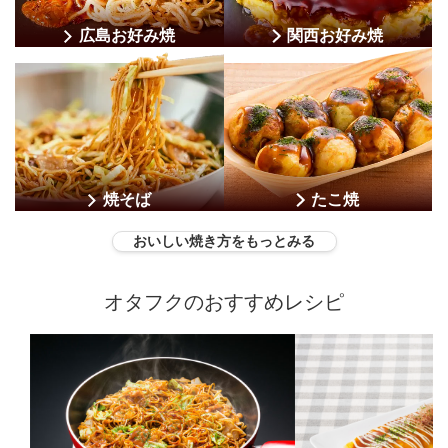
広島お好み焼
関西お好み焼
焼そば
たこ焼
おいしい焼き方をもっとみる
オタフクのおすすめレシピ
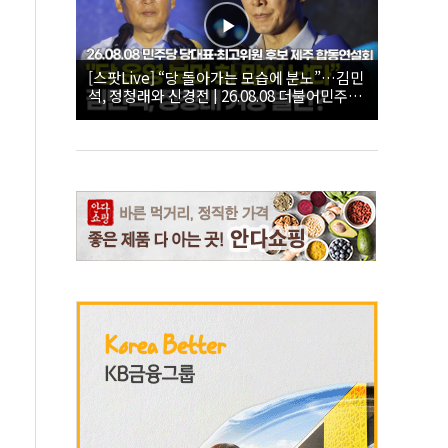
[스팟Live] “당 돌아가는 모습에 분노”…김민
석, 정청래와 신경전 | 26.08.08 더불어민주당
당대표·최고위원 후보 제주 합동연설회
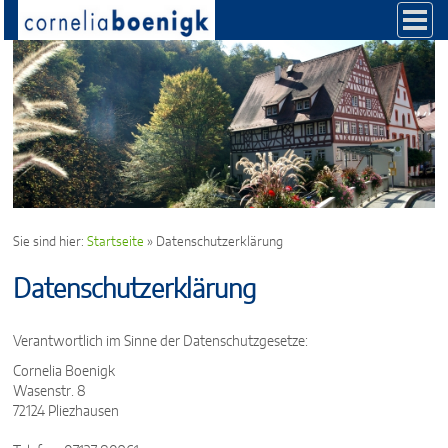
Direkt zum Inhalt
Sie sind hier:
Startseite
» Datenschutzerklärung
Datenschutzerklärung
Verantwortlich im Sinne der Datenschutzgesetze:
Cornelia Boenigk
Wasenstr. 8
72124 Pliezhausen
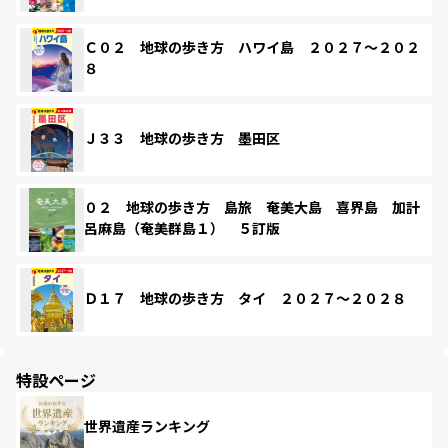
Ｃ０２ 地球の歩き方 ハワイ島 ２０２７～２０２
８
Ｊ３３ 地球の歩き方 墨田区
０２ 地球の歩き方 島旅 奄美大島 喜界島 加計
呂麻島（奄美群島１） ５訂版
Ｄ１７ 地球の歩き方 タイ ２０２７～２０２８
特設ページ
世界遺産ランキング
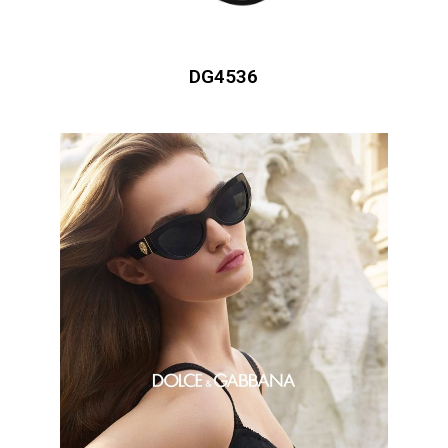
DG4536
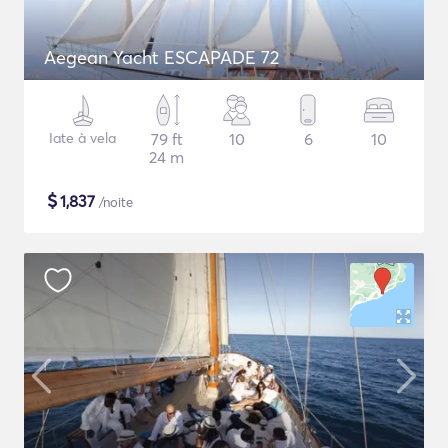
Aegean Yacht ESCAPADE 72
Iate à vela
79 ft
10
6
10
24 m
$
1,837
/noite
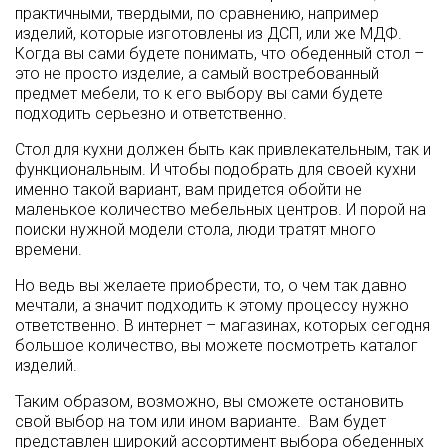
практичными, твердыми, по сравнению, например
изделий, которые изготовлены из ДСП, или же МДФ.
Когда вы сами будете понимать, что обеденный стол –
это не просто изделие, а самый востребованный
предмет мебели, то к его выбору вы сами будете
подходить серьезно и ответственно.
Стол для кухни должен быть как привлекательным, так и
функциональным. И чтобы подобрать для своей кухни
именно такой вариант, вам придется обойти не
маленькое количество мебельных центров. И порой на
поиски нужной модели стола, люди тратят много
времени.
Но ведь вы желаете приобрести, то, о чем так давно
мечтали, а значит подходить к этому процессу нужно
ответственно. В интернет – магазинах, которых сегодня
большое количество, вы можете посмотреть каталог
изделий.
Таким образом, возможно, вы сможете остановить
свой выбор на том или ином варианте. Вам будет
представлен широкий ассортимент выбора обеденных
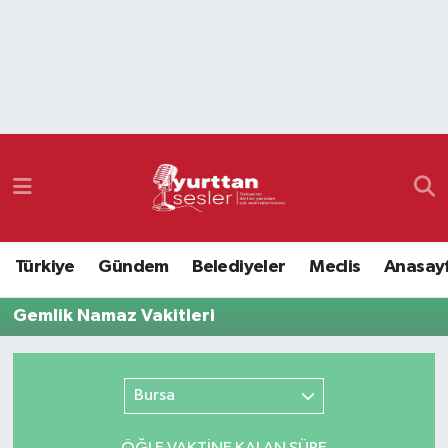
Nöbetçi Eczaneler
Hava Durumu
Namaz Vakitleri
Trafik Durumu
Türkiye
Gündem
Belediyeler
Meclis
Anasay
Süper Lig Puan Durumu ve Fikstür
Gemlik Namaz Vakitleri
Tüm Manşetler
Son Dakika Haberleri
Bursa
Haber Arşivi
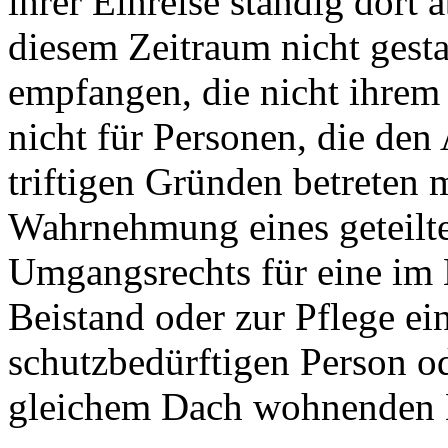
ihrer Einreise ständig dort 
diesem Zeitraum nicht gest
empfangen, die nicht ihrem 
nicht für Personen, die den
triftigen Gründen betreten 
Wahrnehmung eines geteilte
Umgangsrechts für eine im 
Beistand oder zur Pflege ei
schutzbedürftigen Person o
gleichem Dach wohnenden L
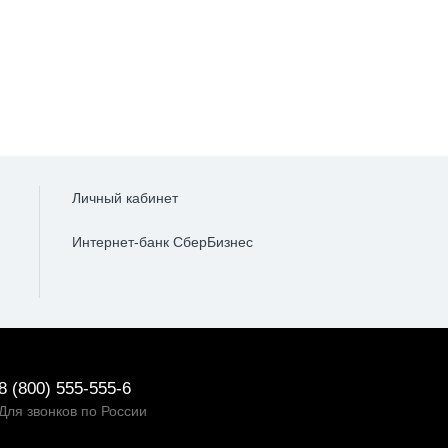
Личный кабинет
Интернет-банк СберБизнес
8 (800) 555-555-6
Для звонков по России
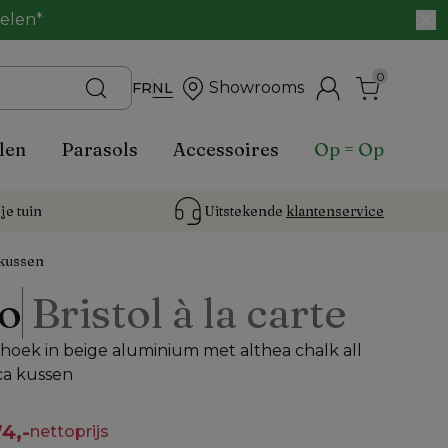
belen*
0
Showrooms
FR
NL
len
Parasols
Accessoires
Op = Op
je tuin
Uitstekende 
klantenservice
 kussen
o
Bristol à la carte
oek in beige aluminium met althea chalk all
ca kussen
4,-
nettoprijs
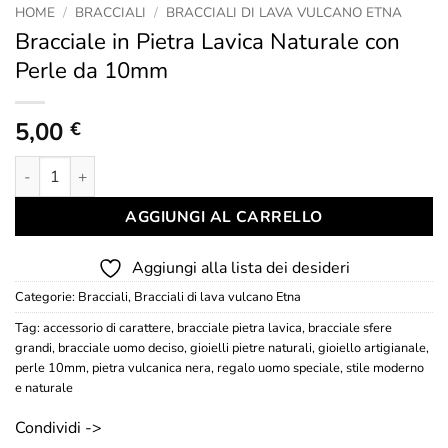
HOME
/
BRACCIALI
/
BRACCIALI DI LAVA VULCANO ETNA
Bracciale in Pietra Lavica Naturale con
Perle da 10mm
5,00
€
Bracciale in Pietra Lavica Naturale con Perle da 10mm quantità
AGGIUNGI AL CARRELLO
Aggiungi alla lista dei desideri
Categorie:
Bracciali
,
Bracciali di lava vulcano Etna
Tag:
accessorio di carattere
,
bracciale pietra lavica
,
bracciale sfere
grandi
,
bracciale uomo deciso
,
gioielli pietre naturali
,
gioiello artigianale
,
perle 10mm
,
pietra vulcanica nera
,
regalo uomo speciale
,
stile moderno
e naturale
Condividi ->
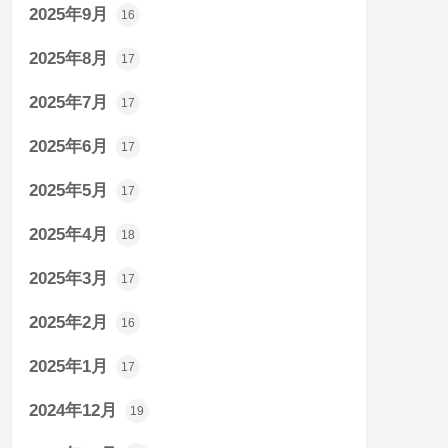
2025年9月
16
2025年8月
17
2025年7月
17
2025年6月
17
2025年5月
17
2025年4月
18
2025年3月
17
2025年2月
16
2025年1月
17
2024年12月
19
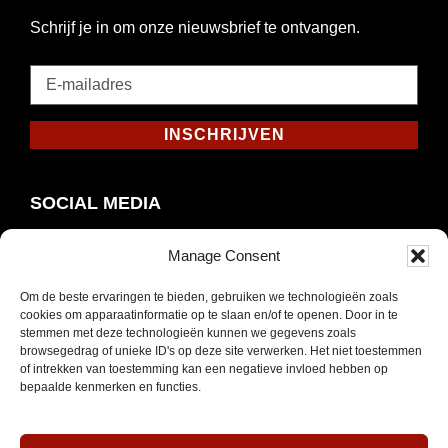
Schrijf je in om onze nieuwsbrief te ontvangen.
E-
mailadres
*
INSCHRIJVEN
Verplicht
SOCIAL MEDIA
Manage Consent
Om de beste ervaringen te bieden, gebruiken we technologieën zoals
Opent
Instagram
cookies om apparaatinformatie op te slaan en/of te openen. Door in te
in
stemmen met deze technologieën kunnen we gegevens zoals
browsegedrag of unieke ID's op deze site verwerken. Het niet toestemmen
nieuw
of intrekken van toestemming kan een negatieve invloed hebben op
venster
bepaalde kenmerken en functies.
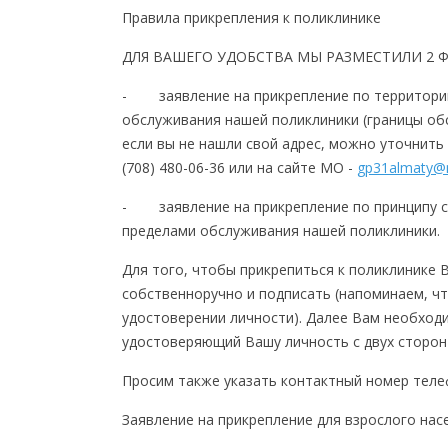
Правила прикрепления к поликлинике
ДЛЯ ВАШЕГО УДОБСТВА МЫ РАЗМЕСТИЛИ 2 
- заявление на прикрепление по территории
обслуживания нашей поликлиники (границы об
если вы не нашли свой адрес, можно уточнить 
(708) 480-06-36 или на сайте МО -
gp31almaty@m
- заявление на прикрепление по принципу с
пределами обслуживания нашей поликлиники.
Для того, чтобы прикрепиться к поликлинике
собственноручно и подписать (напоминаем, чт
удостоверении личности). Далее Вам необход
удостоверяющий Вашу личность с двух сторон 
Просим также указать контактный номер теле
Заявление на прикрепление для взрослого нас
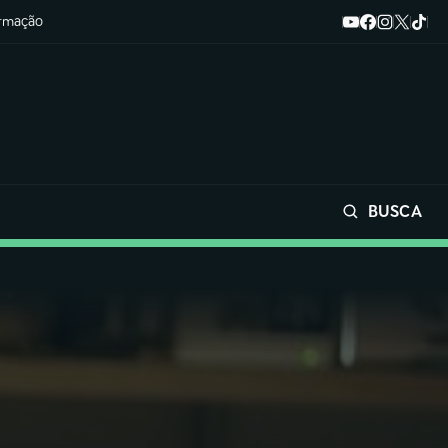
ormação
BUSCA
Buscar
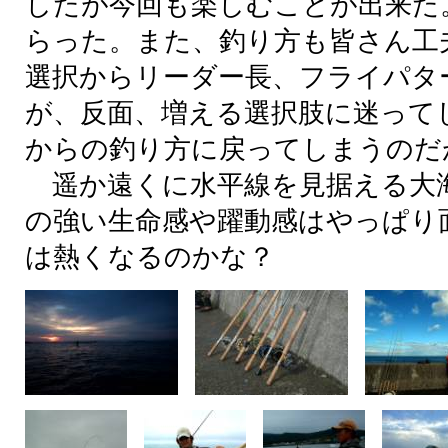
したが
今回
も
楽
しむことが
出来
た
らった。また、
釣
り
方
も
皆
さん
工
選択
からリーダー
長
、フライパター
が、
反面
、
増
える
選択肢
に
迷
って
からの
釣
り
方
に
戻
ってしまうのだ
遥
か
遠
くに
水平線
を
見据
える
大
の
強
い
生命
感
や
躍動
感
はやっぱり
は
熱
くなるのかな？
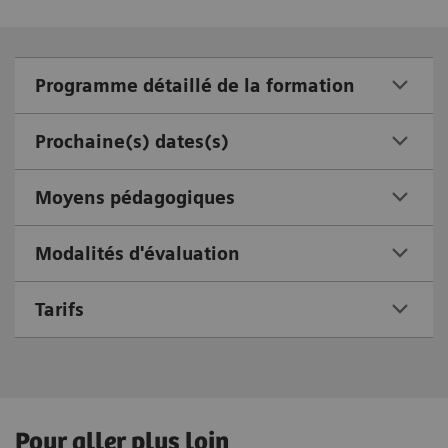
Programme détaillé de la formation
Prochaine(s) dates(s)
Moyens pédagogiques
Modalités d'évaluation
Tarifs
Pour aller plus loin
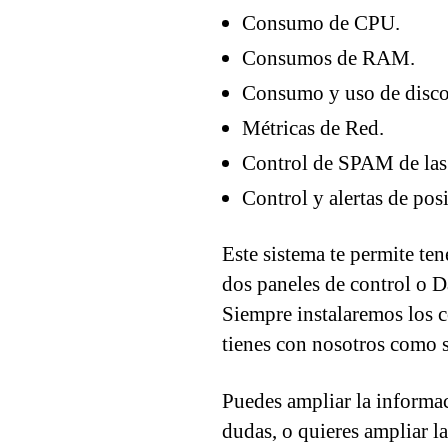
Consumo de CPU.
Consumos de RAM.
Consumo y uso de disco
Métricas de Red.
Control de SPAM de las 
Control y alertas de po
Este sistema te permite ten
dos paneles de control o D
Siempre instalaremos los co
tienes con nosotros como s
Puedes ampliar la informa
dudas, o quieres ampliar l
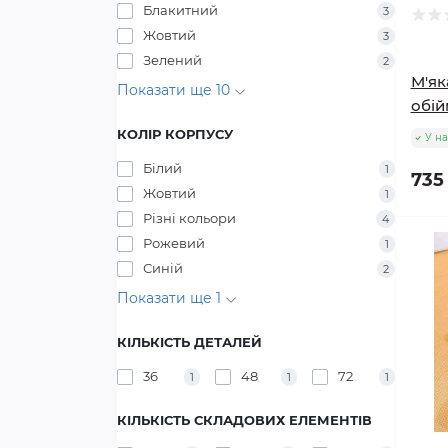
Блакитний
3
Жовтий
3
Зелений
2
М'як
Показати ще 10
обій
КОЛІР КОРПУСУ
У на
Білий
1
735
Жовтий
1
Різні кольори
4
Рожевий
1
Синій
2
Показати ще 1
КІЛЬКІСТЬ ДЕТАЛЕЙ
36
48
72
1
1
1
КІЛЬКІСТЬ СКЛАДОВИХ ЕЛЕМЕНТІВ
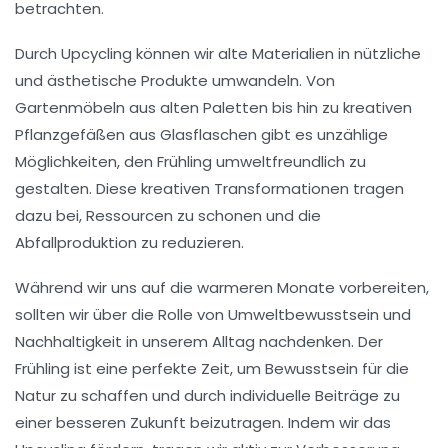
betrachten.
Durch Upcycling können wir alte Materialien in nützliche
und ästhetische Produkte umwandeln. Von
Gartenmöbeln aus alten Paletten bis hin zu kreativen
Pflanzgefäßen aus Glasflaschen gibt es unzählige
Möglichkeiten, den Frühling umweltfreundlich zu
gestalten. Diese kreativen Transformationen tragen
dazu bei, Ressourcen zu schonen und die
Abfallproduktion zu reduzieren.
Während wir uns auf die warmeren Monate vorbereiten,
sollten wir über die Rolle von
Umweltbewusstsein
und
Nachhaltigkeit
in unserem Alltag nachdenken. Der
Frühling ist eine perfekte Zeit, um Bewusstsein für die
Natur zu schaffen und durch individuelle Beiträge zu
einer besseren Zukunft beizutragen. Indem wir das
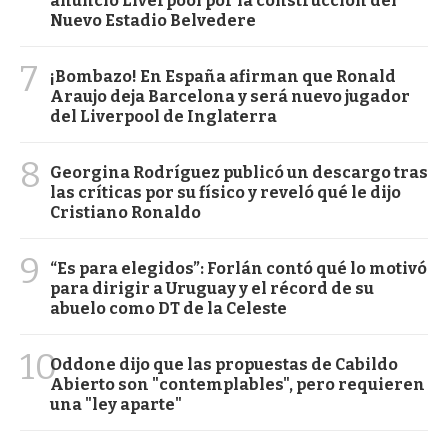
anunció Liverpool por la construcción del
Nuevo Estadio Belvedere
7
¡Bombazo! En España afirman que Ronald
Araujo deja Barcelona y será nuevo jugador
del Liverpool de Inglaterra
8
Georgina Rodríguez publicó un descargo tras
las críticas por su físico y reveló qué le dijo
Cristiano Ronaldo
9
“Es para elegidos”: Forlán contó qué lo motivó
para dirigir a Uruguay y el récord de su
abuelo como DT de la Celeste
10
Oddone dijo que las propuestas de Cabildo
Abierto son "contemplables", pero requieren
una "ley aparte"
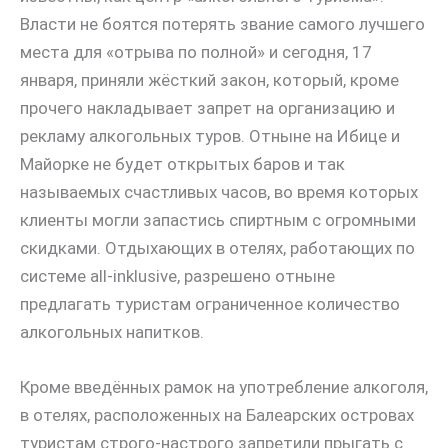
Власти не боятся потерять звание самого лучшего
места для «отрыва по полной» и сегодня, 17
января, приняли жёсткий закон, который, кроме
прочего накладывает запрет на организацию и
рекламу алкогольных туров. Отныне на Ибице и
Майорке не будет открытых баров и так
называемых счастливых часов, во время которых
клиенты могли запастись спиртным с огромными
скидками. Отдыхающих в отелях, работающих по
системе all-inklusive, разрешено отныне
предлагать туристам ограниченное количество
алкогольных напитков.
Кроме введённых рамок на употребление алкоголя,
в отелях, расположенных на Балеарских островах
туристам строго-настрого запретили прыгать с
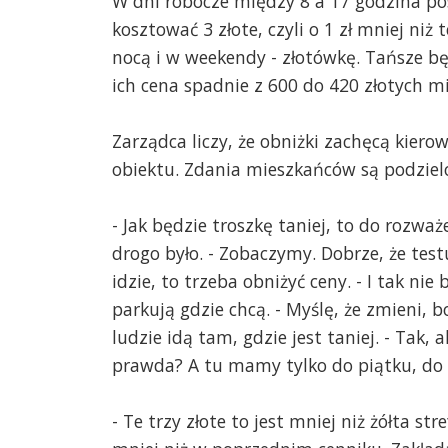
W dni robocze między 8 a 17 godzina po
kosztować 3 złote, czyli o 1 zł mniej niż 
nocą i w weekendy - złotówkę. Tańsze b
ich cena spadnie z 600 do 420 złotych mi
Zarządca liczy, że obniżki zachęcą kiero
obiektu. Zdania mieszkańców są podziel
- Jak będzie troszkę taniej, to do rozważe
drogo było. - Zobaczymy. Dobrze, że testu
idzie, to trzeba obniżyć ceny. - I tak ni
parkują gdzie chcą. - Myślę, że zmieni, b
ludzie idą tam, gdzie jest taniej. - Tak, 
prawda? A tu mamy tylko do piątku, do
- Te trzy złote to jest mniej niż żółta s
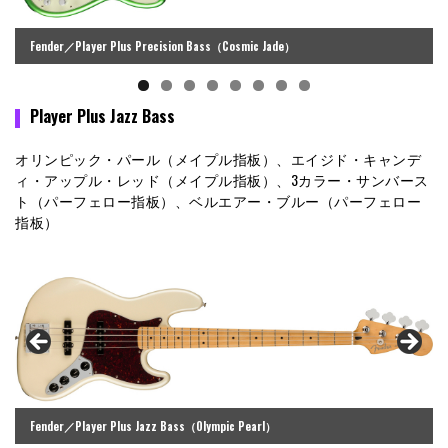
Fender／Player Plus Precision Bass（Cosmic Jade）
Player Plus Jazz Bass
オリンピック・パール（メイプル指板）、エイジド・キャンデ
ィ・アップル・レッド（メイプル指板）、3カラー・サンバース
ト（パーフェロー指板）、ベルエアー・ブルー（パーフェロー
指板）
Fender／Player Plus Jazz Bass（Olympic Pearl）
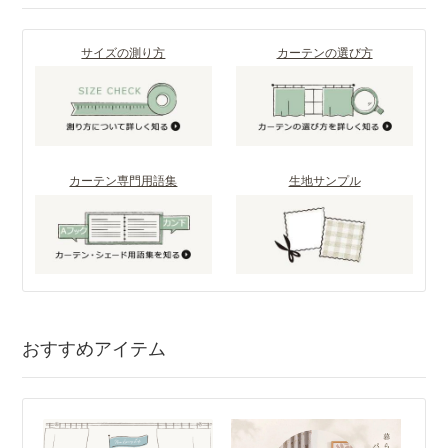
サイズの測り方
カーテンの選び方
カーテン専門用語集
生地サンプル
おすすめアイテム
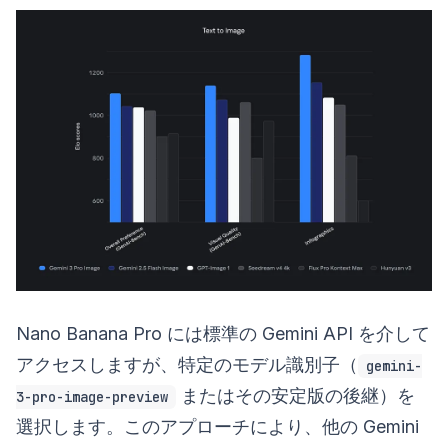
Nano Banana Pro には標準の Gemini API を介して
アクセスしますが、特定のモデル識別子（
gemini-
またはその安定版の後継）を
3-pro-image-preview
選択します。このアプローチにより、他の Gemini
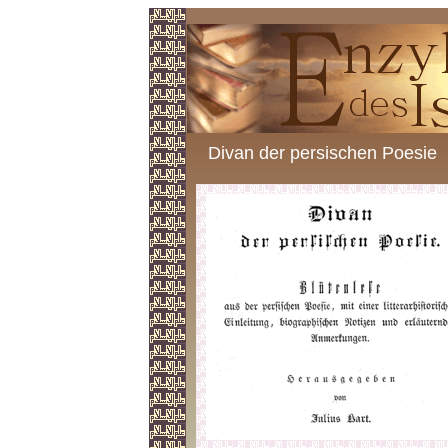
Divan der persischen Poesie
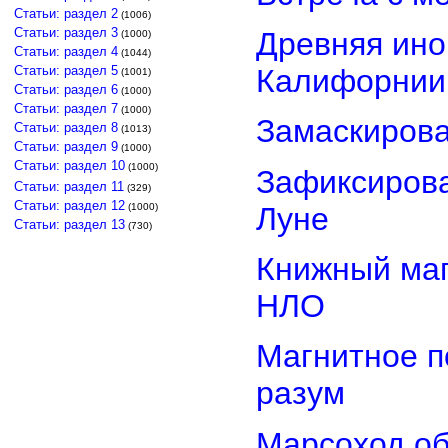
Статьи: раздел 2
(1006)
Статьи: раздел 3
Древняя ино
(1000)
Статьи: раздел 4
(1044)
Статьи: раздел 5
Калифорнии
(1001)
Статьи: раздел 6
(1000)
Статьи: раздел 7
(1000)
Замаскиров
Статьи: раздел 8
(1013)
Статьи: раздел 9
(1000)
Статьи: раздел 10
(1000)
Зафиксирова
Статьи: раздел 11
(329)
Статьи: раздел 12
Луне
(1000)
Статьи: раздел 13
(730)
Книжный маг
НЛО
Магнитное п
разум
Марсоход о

**Directions for this task:** All lines from the one containing "obiektu. Zdania mieszkańców są podziel" through the end of the entries above must be given again exactly, with every picture omitted.

**Task answer:**
obiektu. Zdania mieszkańców są podziel
- Jak będzie troszkę taniej, to do rozważe
drogo było. - Zobaczymy. Dobrze, że testu
idzie, to trzeba obniżyć ceny. - I tak ni
parkują gdzie chcą. - Myślę, że zmieni, b
ludzie idą tam, gdzie jest taniej. - Tak, 
prawda? A tu mamy tylko do piątku, do
- Te trzy złote to jest mniej niż żółta s
Fender／Player Plus Precision Bass（Cosmic Jade）
Player Plus Jazz Bass
オリンピック・パール（メイプル指板）、エイジド・キャンデ
ィ・アップル・レッド（メイプル指板）、3カラー・サンバース
ト（パーフェロー指板）、ベルエアー・ブルー（パーフェロー
指板）
Fender／Player Plus Jazz Bass（Olympic Pearl）
サイズの測り方
カーテンの選び方
カーテン専門用語集
生地サンプル
おすすめアイテム
Nano Banana Pro には標準の Gemini API を介して
アクセスしますが、特定のモデル識別子（
gemini-
またはその安定版の後継）を
3-pro-image-preview
選択します。このアプローチにより、他の Gemini
Divan der persischen Poesie
Статьи: раздел 2
(1006)
Статьи: раздел 3
Древняя ино
(1000)
Статьи: раздел 4
(1044)
Статьи: раздел 5
Калифорнии
(1001)
Статьи: раздел 6
(1000)
Статьи: раздел 7
(1000)
Замаскиров
Статьи: раздел 8
(1013)
Статьи: раздел 9
(1000)
Статьи: раздел 10
(1000)
Зафиксирова
Статьи: раздел 11
(329)
Статьи: раздел 12
Луне
(1000)
Статьи: раздел 13
(730)
Книжный маг
НЛО
Магнитное п
разум
Марсоход о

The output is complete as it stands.